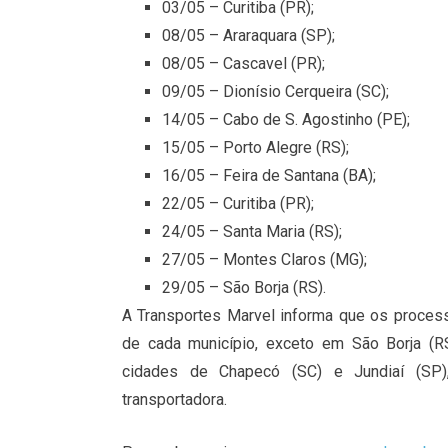
03/05 – Curitiba (PR);
08/05 – Araraquara (SP);
08/05 – Cascavel (PR);
09/05 – Dionísio Cerqueira (SC);
14/05 – Cabo de S. Agostinho (PE);
15/05 – Porto Alegre (RS);
16/05 – Feira de Santana (BA);
22/05 – Curitiba (PR);
24/05 – Santa Maria (RS);
27/05 – Montes Claros (MG);
29/05 – São Borja (RS).
A Transportes Marvel informa que os proces
de cada município, exceto em São Borja (RS
cidades de Chapecó (SC) e Jundiaí (SP)
transportadora.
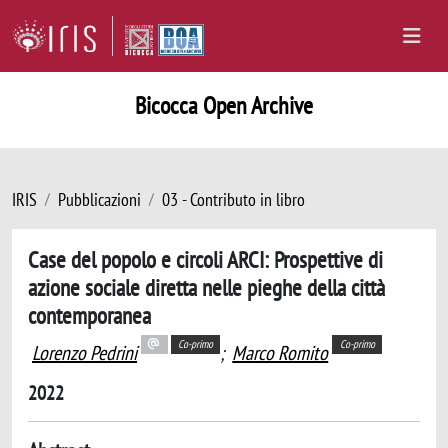
Bicocca Open Archive
IRIS
Pubblicazioni
03 - Contributo in libro
Case del popolo e circoli ARCI: Prospettive di
azione sociale diretta nelle pieghe della città
contemporanea
Co-primo
Co-primo
Lorenzo Pedrini
;
Marco Romito
2022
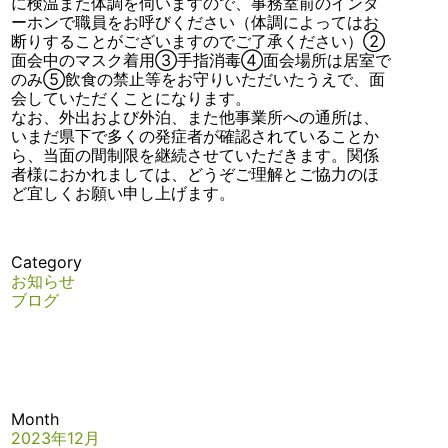
に検温また体調を伺いますので、事務室前のインタ
ーホンで職員をお呼びください（体調によってはお
断りすることがございますのでご了承ください）②
面会中のマスク着用③手指消毒④面会場所は居室で
のみ⑤飲食の禁止等をお守りいただいたうえで、面
会していただくことになります。
なお、外出および外泊、また他事業所への通所は、
いまだ県下で多くの発症者が確認されていることか
ら、当面の間制限を継続させていただきます。関係
者様におかれましては、どうぞご理解とご協力のほ
ど宜しくお願い申し上げます。
Category
お知らせ
ブログ
Month
2023年12月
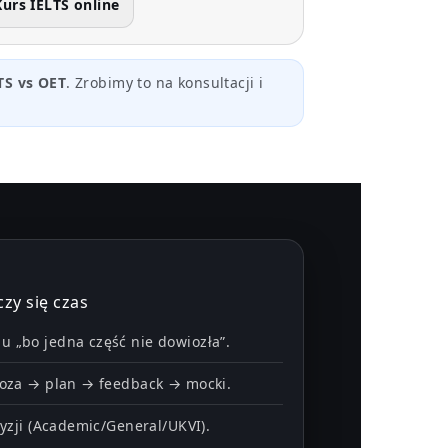
Kurs IELTS online
TS vs OET
. Zrobimy to na konsultacji i
czy się czas
 „bo jedna część nie dowiozła”.
noza → plan → feedback → mocki.
cyzji (Academic/General/UKVI).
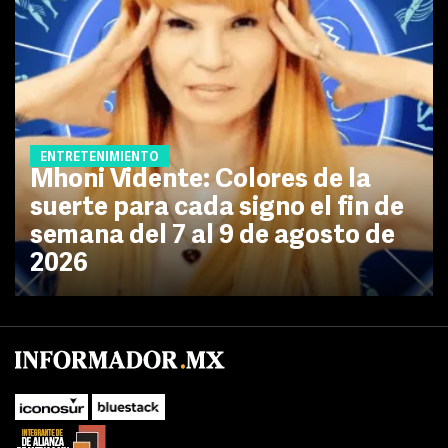
ENTRETENIMIENTO
Mhoni Vidente: Colores de la
suerte para cada signo el fin de
semana del 7 al 9 de agosto de
2026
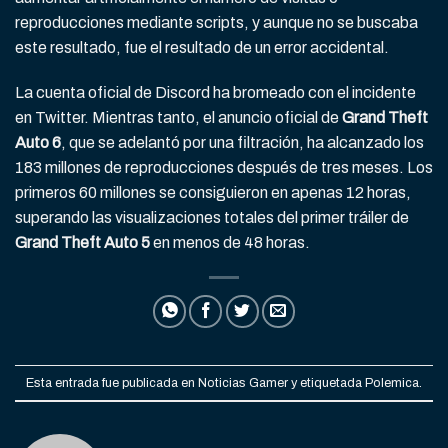
reproducciones mediante scripts, y aunque no se buscaba
este resultado, fue el resultado de un error accidental.
La cuenta oficial de Discord ha bromeado con el incidente
en Twitter. Mientras tanto, el anuncio oficial de
Grand Theft
Auto 6
, que se adelantó por una filtración, ha alcanzado los
183 millones de reproducciones después de tres meses. Los
primeros 60 millones se consiguieron en apenas 12 horas,
superando las visualizaciones totales del primer tráiler de
Grand Theft Auto 5
en menos de 48 horas.
Esta entrada fue publicada en
Noticias Gamer
y etiquetada
Polemica
.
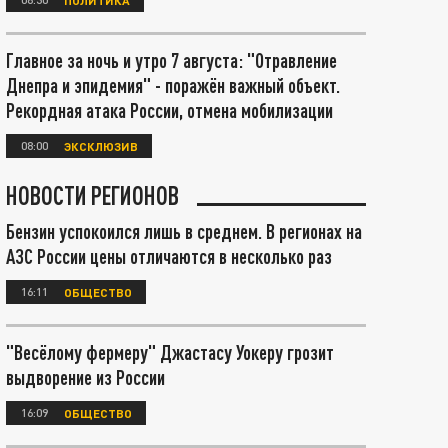
Главное за ночь и утро 7 августа: "Отравление
Днепра и эпидемия" - поражён важный объект.
Рекордная атака России, отмена мобилизации
08:00
ЭКСКЛЮЗИВ
НОВОСТИ РЕГИОНОВ
Бензин успокоился лишь в среднем. В регионах на
АЗС России цены отличаются в несколько раз
16:11
ОБЩЕСТВО
"Весёлому фермеру" Джастасу Уокеру грозит
выдворение из России
16:09
ОБЩЕСТВО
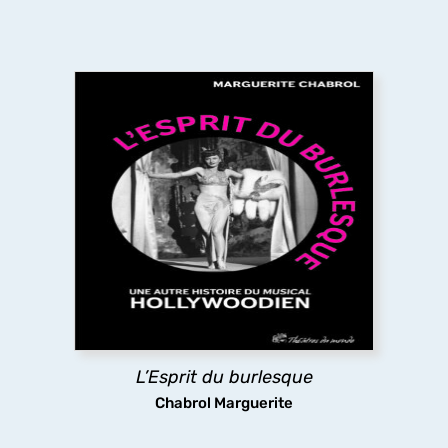
L’Esprit du burlesque
L’ouvrage revisite l’âge d’or du film musical
américain du XXe siècle en y cherchant l’héritage
du théâtre
burlesque
qui se trouve aux origines
du genre, mais que le cinéma a en partie effacé
pour privilégier sa dimension romantique.
découvrir
L’Esprit du burlesque
Chabrol Marguerite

Task details
Every line from the start of the material through the line containing "27/05 – Montes Claros (MG);" is needed exactly as written; the pictures are not.

The completed task
03/05 – Curitiba (PR);
08/05 – Araraquara (SP);
08/05 – Cascavel (PR);
09/05 – Dionísio Cerqueira (SC);
14/05 – Cabo de S. Agostinho (PE);
15/05 – Porto Alegre (RS);
16/05 – Feira de Santana (BA);
22/05 – Curitiba (PR);
24/05 – Santa Maria (RS);
27/05 – Montes Claros (MG);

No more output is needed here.